*** Records for processing

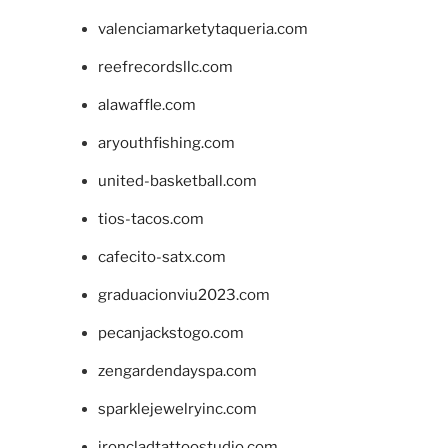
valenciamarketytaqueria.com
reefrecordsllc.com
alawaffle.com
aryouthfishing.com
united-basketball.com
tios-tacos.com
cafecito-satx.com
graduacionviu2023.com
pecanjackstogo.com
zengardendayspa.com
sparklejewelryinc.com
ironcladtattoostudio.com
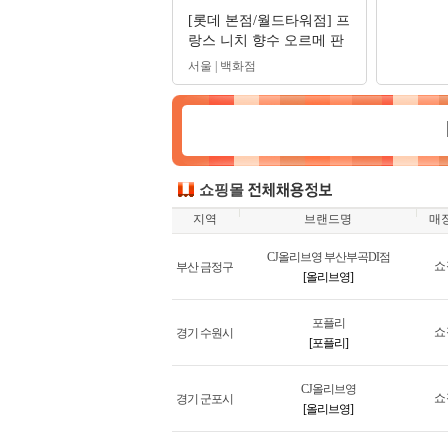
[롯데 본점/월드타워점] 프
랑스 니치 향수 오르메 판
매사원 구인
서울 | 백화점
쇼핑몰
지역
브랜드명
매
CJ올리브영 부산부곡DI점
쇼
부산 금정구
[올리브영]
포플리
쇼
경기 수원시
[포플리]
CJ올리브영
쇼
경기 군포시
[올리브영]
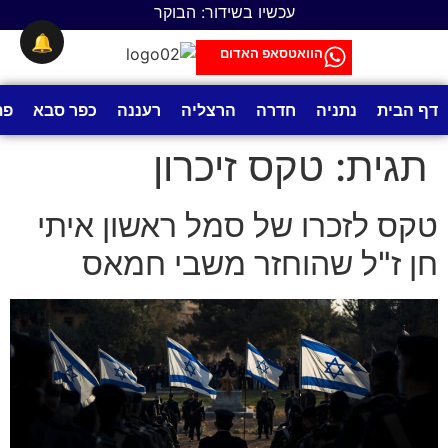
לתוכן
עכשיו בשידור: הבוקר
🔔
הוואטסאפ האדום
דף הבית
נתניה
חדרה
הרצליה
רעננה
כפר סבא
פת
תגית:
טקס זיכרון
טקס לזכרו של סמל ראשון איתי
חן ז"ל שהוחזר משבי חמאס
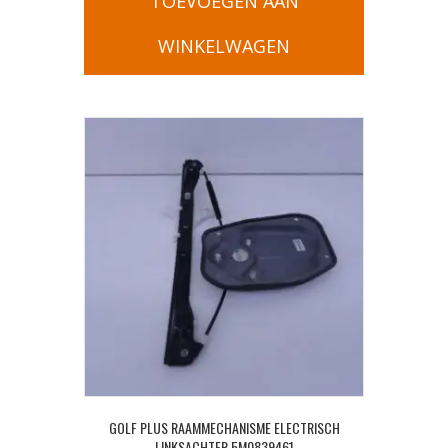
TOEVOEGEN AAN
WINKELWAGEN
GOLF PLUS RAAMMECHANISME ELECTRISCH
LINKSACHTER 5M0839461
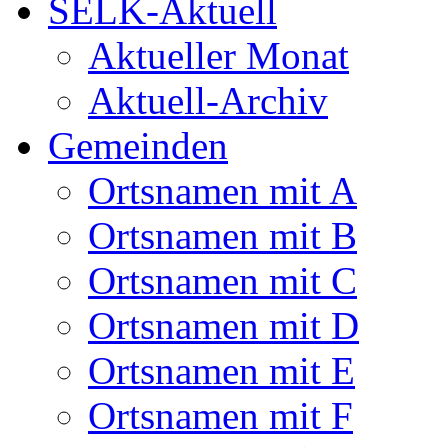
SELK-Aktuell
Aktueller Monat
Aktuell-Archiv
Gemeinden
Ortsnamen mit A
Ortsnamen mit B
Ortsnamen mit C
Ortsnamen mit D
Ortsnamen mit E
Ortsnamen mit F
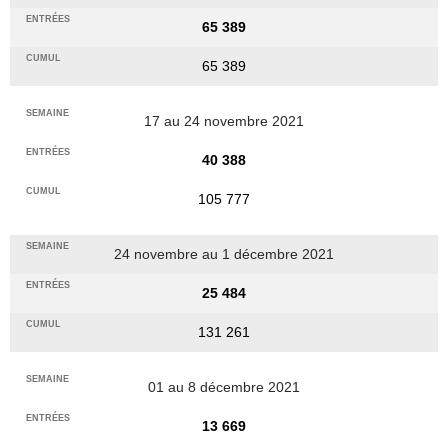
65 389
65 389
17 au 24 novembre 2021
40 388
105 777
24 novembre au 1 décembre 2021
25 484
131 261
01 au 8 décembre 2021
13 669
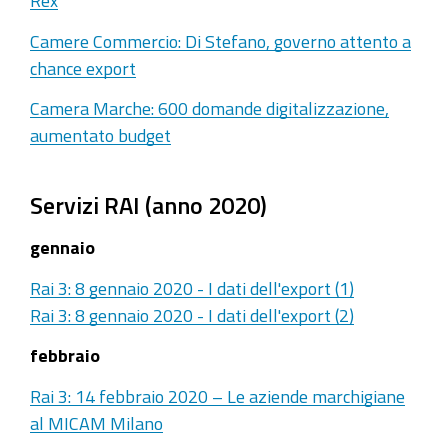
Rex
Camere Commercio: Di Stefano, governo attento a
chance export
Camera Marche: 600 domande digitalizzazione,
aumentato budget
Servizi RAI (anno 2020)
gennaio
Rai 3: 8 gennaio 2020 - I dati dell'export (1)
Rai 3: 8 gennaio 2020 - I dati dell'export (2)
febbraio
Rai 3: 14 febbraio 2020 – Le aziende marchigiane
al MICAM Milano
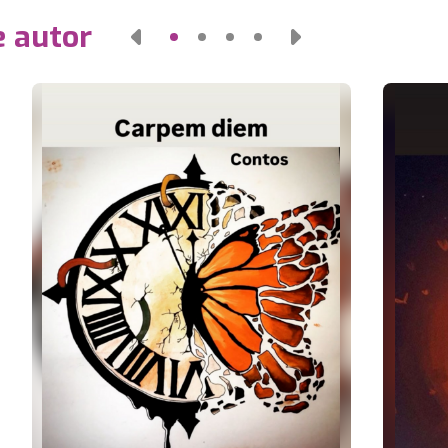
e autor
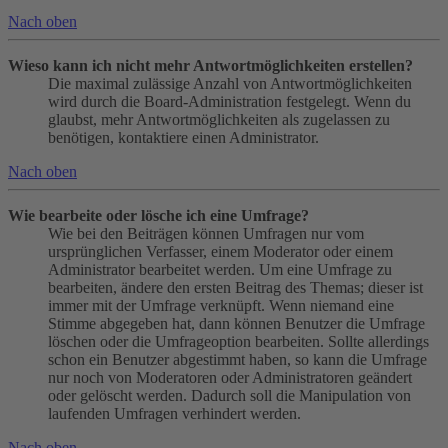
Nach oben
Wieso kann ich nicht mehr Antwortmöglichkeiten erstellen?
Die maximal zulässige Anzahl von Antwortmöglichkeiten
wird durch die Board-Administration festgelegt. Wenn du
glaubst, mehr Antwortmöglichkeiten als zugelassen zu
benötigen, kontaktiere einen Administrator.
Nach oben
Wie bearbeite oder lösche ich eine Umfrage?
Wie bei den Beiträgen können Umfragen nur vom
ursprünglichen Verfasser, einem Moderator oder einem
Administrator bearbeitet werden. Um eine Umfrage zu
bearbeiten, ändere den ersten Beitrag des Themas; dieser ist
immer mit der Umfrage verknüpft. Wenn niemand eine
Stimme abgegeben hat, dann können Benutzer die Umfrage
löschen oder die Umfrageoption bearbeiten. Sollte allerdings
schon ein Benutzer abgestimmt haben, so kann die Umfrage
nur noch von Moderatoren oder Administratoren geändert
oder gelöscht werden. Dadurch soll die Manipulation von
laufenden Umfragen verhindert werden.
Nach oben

******

- What the task asks
Show all lines of the material in which the word "Antwortmöglichkeiten" can be found.

- Solution for this exercise
Wieso kann ich nicht mehr Antwortmöglichkeiten erstellen?
Die maximal zulässige Anzahl von Antwortmöglichkeiten
glaubst, mehr Antwortmöglichkeiten als zugelassen zu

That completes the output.